:: SOURCE DATA ::

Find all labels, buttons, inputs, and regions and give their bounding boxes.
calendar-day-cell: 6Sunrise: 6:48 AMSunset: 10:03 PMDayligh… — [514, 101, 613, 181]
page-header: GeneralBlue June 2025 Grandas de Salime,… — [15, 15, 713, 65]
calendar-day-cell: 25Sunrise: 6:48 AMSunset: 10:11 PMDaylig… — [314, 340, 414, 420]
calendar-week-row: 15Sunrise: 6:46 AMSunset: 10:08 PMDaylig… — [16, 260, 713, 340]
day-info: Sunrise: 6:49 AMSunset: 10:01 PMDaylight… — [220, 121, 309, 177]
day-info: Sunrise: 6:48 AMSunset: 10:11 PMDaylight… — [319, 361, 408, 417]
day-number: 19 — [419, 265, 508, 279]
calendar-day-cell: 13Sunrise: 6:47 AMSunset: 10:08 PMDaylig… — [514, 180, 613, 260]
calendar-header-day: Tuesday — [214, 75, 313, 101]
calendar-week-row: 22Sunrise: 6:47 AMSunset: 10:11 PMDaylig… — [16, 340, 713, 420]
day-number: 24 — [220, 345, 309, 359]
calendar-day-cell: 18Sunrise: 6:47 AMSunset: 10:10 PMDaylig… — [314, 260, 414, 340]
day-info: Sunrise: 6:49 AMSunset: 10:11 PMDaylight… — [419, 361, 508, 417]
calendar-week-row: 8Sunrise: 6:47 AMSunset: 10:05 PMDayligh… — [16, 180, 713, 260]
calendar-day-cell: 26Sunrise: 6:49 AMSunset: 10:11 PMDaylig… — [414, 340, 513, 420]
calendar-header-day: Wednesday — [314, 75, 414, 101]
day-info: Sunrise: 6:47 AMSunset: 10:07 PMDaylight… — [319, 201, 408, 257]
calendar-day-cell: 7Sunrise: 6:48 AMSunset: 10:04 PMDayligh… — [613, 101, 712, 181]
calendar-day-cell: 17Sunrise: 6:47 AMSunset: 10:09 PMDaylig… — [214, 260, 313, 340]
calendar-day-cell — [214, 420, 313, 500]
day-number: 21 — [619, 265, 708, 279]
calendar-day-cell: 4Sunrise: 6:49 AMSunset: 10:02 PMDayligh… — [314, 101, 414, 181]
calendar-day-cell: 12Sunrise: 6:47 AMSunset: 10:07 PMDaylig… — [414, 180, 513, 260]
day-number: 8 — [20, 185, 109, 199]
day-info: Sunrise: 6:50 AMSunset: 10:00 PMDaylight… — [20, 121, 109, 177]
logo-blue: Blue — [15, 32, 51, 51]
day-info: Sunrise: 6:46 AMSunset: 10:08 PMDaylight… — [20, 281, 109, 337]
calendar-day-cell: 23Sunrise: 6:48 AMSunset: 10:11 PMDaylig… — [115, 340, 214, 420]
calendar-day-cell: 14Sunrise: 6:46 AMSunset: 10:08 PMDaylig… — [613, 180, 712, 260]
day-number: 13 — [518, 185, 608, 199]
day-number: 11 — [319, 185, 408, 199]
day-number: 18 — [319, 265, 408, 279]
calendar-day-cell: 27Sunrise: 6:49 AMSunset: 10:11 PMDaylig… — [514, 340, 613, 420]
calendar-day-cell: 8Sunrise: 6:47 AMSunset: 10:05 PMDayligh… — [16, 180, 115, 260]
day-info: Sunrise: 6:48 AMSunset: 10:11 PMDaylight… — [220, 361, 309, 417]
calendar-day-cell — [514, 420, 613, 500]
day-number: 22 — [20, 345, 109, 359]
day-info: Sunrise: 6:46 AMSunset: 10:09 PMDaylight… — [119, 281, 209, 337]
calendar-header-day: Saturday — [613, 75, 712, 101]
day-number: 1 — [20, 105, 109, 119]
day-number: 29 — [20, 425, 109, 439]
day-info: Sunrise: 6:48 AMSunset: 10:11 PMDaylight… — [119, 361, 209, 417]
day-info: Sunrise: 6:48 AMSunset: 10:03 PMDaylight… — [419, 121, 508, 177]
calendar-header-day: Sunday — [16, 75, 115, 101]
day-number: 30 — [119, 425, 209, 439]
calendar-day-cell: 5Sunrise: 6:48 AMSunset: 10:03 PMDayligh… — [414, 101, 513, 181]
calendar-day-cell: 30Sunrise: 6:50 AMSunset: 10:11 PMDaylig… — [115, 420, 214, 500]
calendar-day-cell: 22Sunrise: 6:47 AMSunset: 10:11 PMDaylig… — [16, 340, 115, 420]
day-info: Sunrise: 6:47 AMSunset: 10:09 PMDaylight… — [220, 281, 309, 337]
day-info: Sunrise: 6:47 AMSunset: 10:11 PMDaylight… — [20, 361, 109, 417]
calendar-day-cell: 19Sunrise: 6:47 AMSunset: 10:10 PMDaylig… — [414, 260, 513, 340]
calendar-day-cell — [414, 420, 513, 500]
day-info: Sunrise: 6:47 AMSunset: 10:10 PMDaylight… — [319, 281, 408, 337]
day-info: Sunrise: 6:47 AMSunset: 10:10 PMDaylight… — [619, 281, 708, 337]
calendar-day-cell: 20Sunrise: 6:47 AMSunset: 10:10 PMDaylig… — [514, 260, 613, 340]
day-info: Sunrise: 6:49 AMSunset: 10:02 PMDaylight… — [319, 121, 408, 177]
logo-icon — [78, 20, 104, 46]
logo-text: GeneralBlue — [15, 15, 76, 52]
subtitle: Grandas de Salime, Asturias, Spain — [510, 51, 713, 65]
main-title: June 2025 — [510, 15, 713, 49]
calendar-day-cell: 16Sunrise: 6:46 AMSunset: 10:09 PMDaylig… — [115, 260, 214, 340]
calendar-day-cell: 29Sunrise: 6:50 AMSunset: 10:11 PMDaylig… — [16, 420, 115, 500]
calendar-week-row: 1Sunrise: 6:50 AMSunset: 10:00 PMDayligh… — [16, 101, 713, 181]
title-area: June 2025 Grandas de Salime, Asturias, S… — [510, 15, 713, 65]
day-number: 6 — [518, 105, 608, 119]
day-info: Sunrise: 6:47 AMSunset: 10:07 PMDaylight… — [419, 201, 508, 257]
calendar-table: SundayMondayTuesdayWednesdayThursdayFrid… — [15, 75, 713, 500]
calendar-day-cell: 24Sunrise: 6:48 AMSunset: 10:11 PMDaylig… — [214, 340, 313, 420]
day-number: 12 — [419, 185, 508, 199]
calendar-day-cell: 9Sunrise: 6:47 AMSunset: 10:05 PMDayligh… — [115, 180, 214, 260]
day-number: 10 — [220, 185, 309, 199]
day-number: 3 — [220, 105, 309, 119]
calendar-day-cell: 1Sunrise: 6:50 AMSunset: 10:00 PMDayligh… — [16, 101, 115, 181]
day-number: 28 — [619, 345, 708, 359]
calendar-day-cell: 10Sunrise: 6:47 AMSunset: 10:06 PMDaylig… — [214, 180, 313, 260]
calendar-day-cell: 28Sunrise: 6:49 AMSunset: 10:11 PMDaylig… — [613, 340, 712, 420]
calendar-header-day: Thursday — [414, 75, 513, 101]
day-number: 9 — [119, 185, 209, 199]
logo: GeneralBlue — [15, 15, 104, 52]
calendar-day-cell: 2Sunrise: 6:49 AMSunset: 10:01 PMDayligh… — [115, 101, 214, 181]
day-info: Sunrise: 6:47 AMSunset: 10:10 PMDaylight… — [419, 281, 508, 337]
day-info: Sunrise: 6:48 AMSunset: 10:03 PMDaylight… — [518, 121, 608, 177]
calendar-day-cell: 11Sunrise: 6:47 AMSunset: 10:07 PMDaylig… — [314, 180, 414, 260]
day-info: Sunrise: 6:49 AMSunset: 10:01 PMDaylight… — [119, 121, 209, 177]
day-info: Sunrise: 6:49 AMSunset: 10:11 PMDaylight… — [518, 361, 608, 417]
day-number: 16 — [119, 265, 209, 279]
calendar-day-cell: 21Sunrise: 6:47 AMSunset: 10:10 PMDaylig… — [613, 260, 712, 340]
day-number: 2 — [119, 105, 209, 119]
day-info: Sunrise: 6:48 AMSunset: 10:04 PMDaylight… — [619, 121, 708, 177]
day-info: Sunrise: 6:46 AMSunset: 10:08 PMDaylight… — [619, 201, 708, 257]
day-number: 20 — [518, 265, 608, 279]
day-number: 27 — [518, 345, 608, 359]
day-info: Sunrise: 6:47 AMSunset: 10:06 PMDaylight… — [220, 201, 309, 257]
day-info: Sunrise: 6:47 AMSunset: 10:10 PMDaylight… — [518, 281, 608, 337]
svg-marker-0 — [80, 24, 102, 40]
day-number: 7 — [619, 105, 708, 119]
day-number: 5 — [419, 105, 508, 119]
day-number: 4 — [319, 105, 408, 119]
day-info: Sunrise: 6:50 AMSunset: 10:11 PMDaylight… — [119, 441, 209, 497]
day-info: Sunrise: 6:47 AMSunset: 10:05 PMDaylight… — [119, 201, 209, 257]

:::

_WHAT TO WORK ON_
Where a line of the data contains "June", copy that line.

_YOUR RESPONSE_
page-header: GeneralBlue June 2025 Grandas de Salime,… — [15, 15, 713, 65]
main-title: June 2025 — [510, 15, 713, 49]
title-area: June 2025 Grandas de Salime, Asturias, S… — [510, 15, 713, 65]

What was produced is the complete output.